WHAT IS EXPECTED: Skipping all pictures, please restate word for word the lines from the one that contains "Find the location" through the last line of the entries.

EXTRACTED INFORMATION:
= = =

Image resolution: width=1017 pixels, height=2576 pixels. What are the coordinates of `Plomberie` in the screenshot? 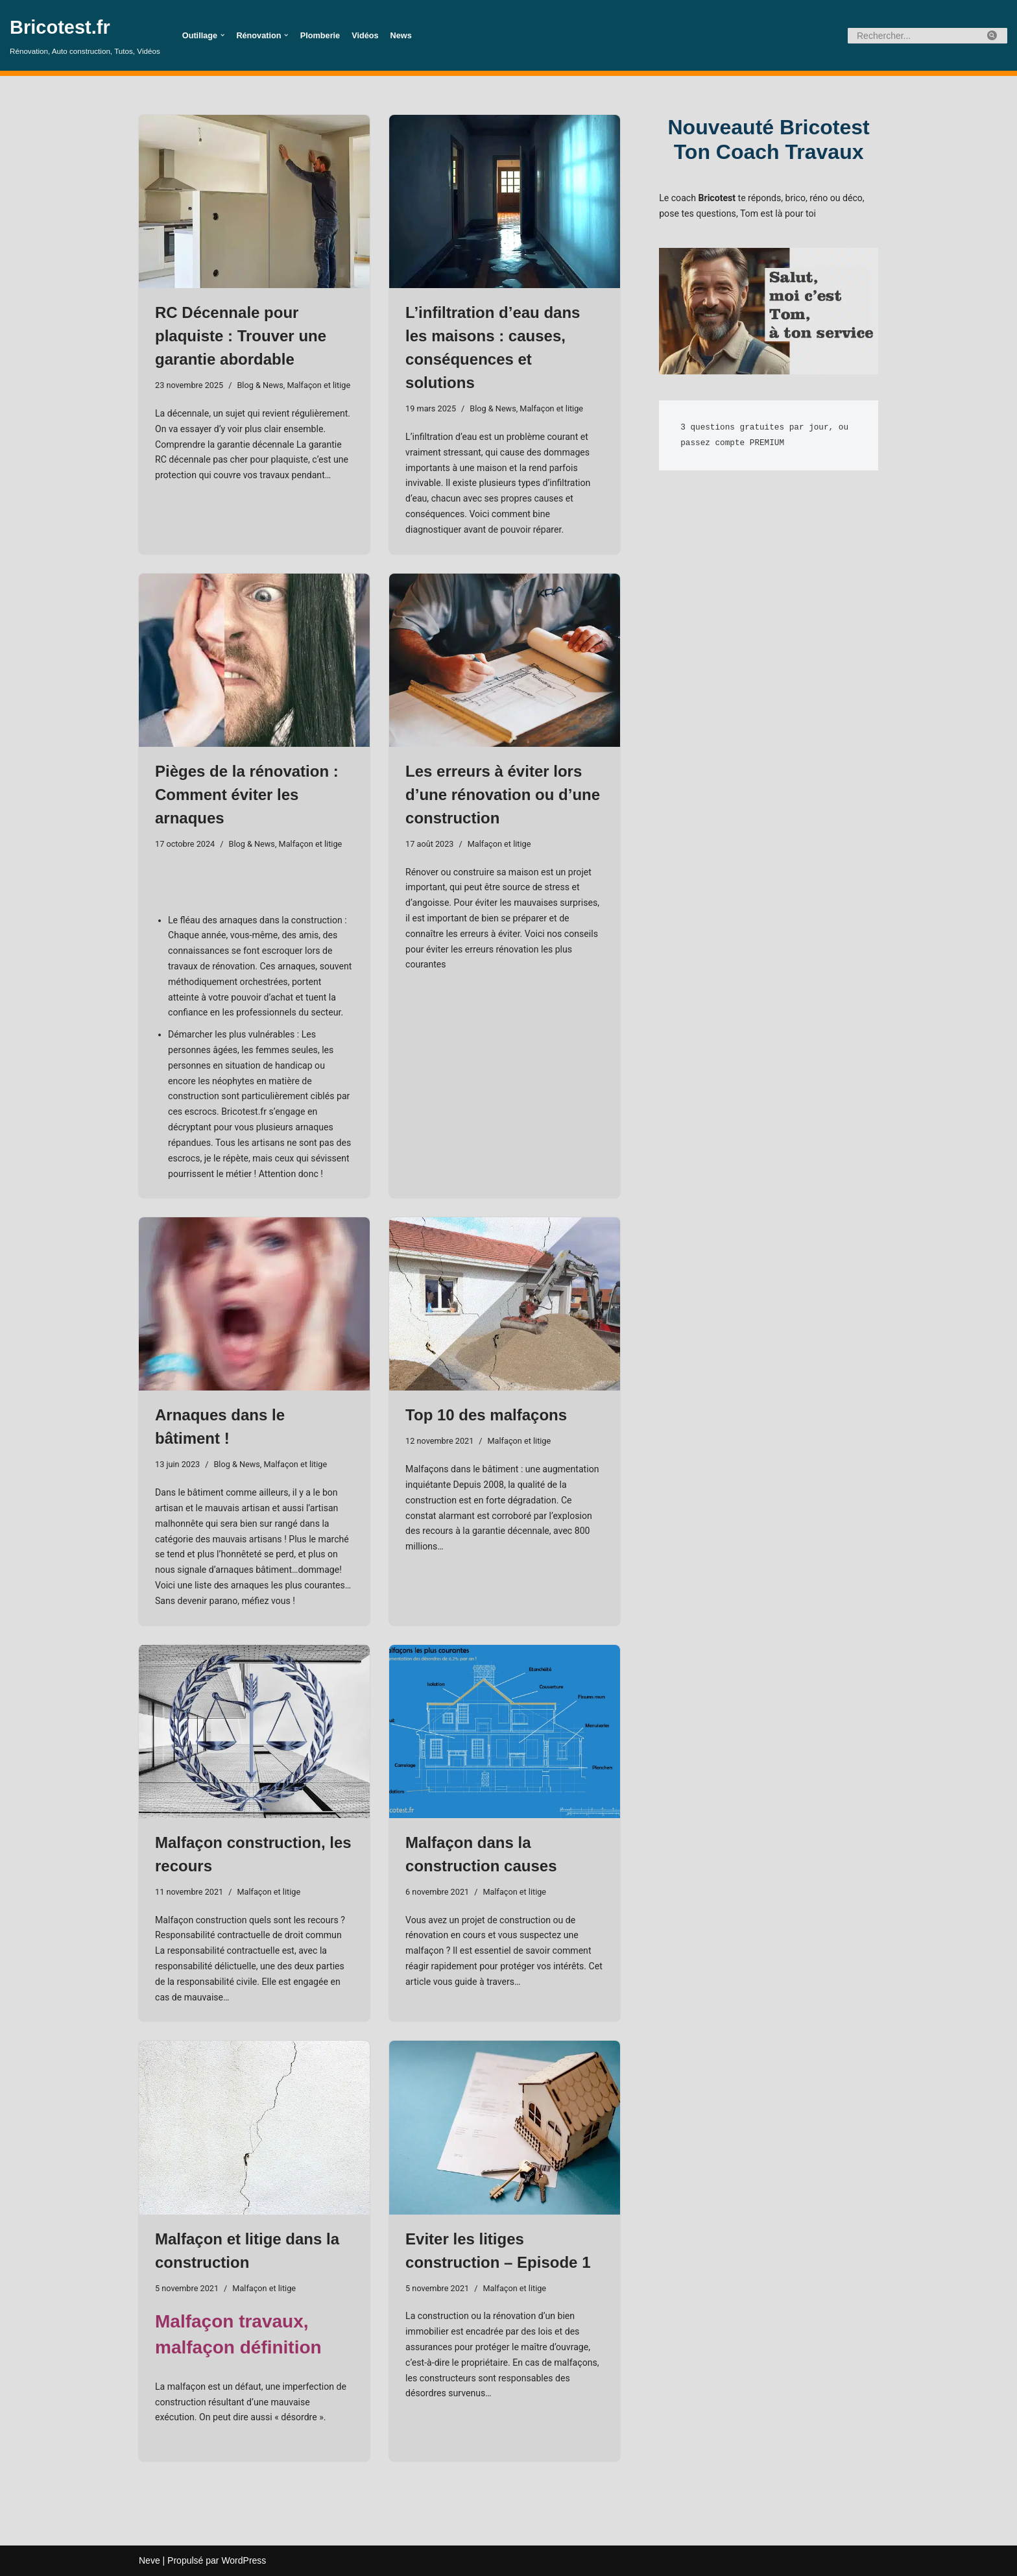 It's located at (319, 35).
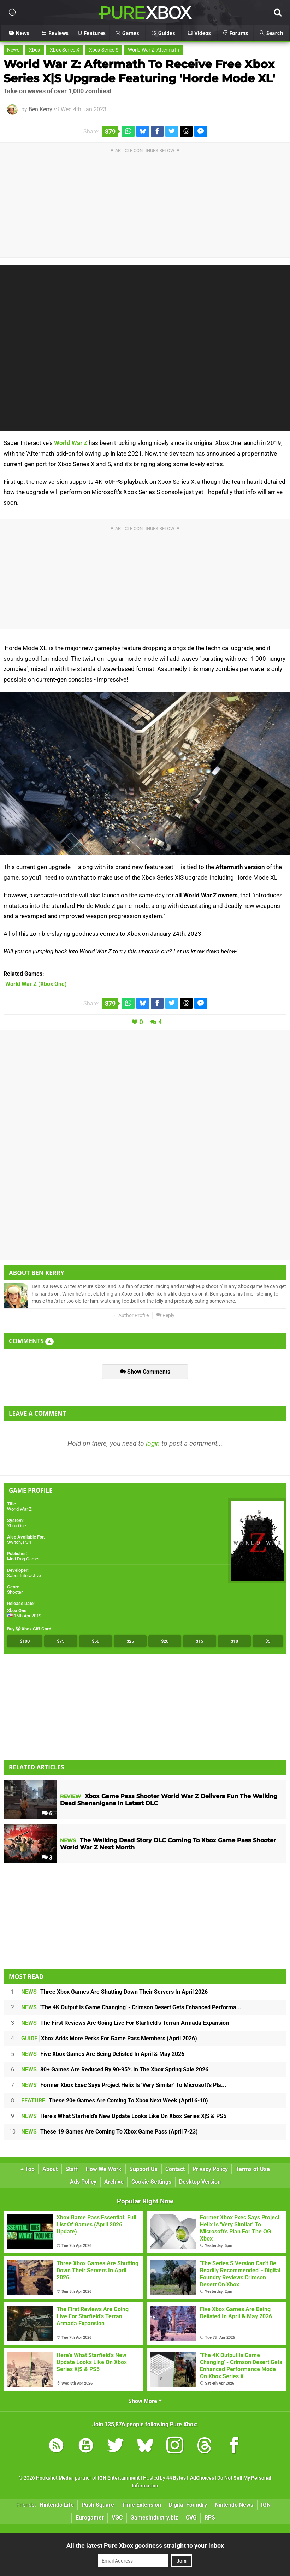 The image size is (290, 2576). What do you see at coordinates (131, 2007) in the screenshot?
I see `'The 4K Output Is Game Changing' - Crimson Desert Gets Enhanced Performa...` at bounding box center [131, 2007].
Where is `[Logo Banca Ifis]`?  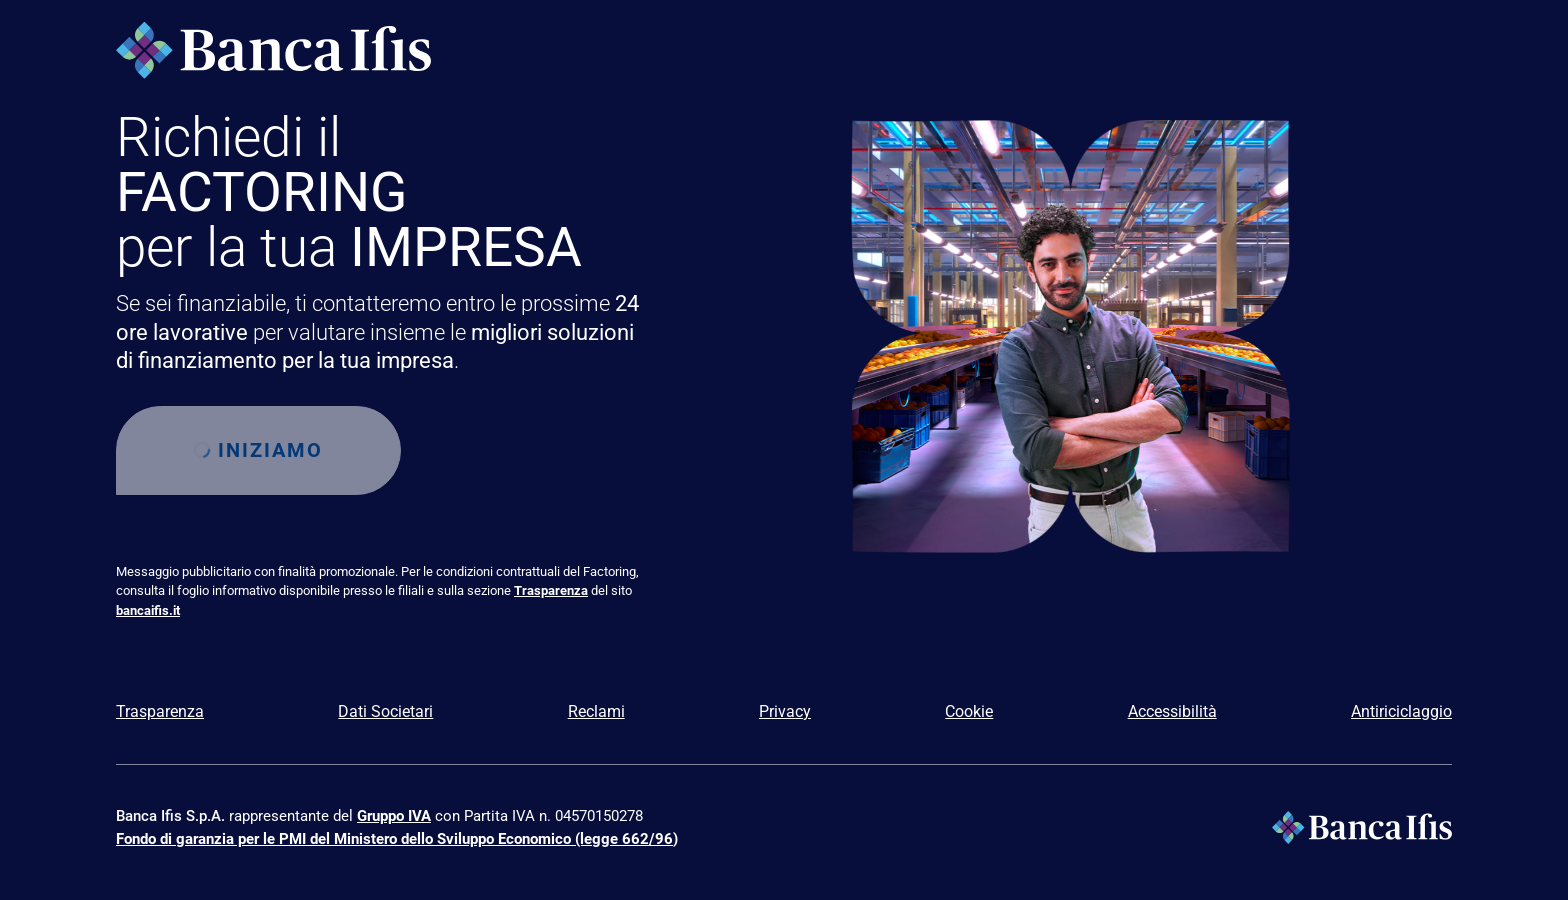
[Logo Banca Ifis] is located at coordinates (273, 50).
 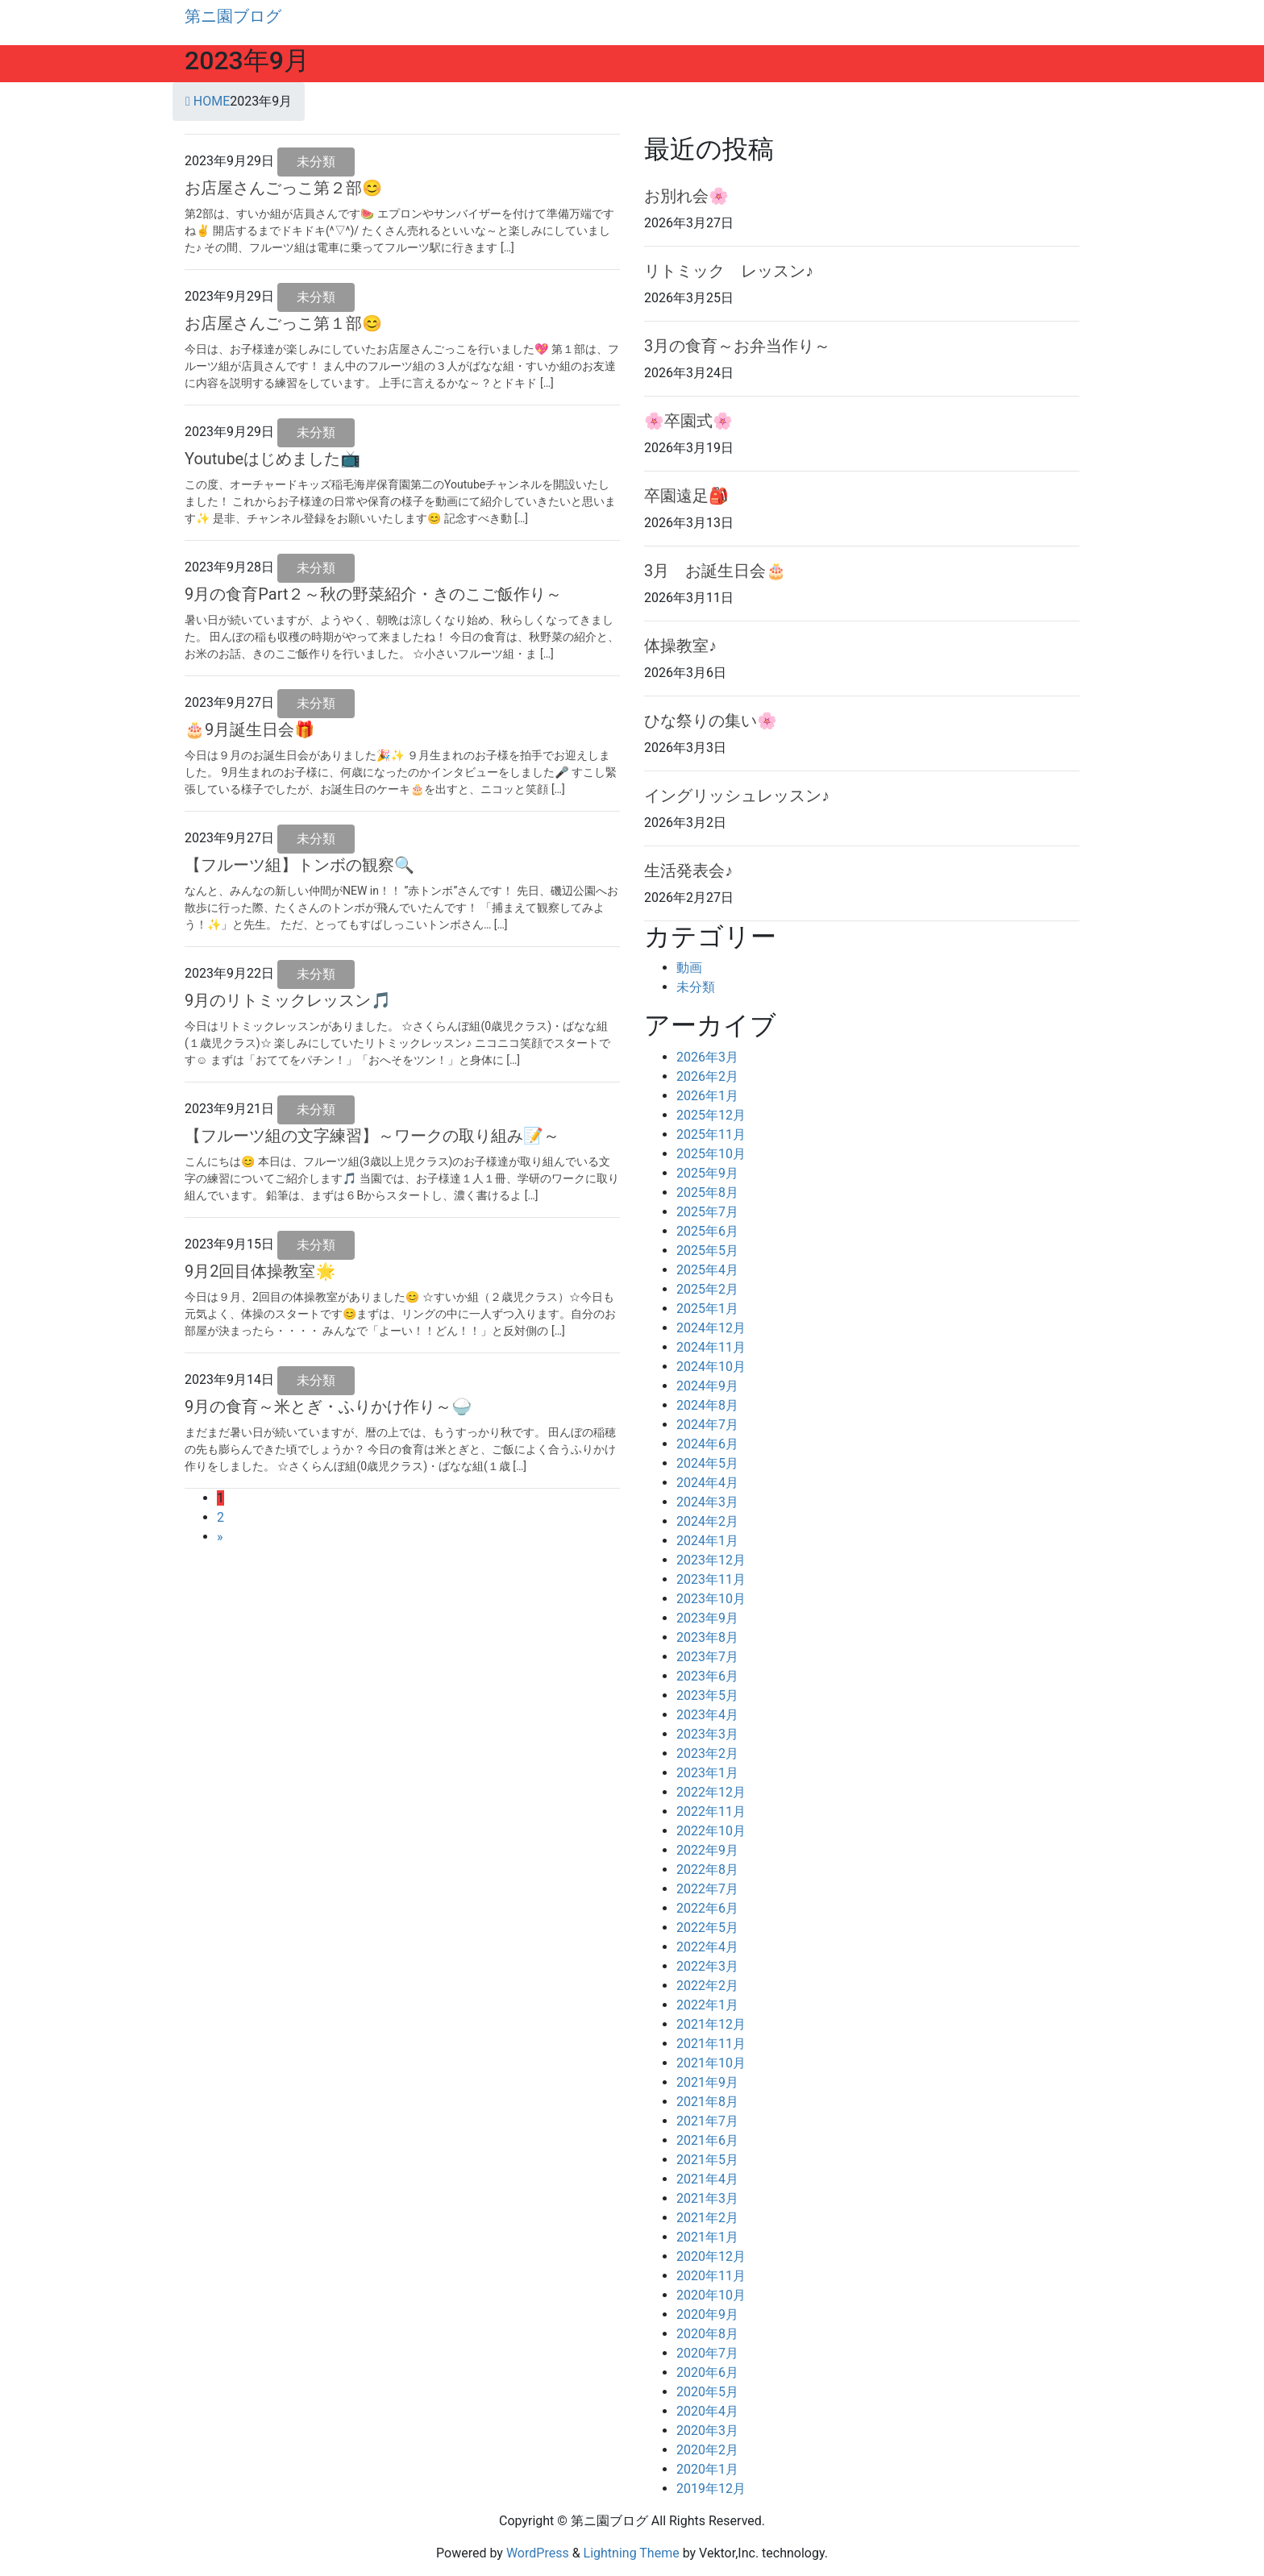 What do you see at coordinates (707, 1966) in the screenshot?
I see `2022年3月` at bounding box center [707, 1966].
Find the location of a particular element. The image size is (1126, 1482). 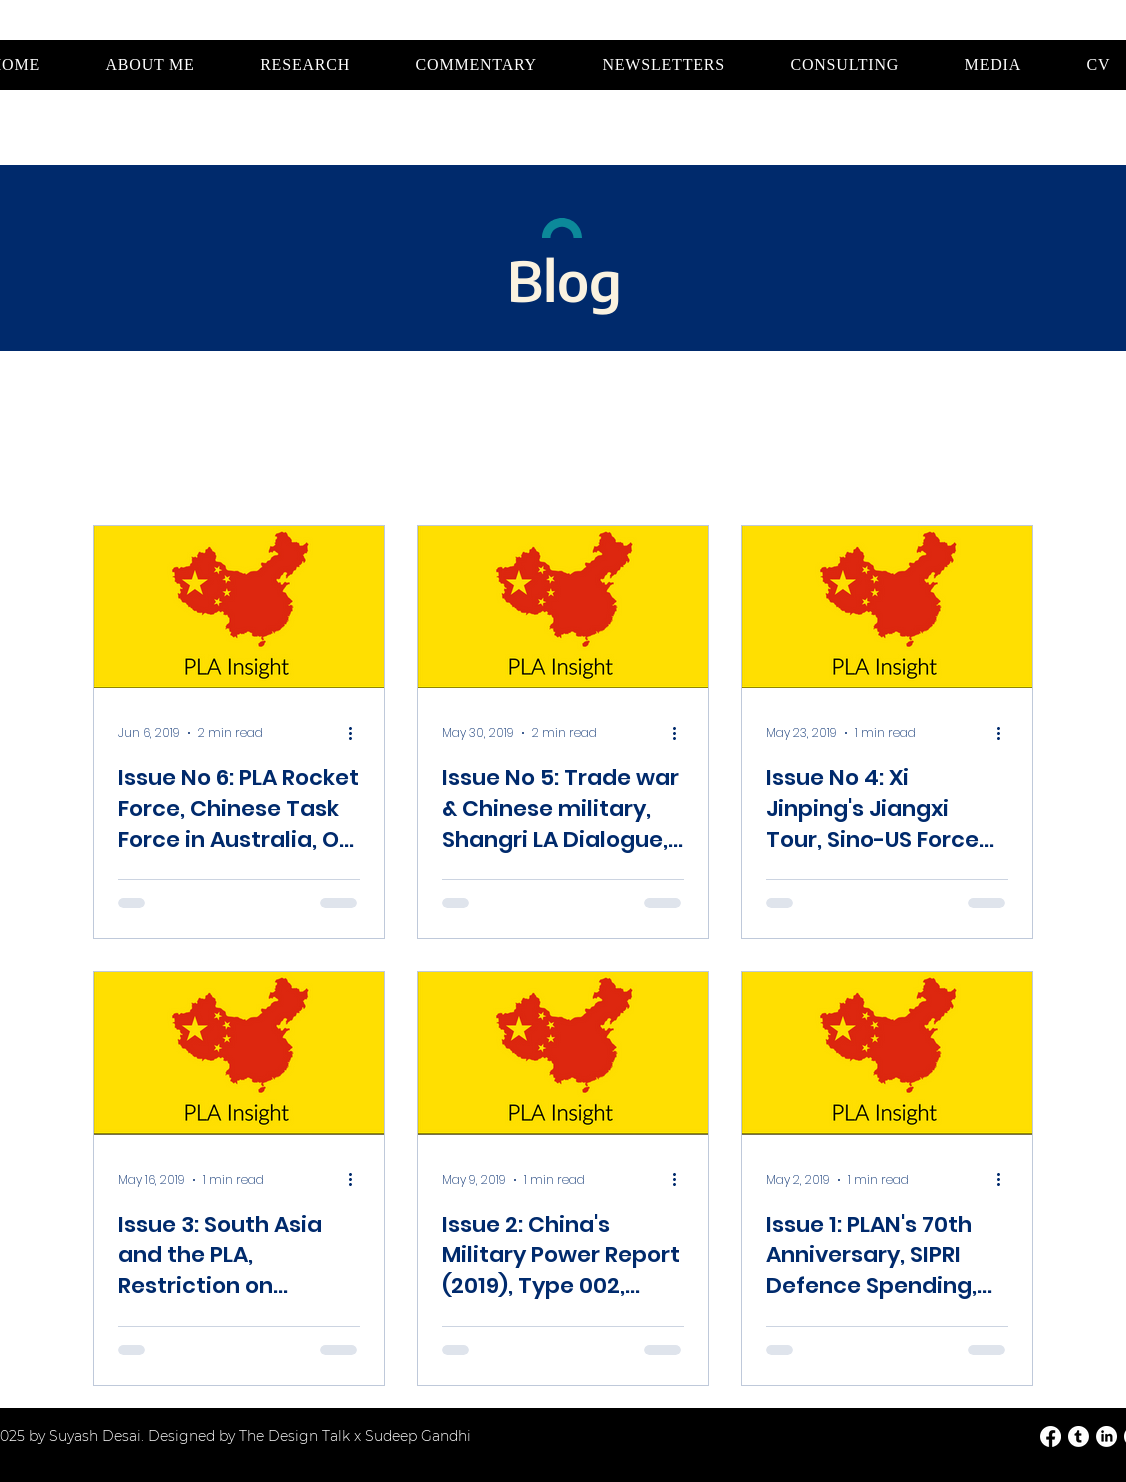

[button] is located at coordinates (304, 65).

= = =

ANSWER SECTION:
Find the location of a particular element. The image size is (1126, 1482). 

[button] is located at coordinates (304, 65).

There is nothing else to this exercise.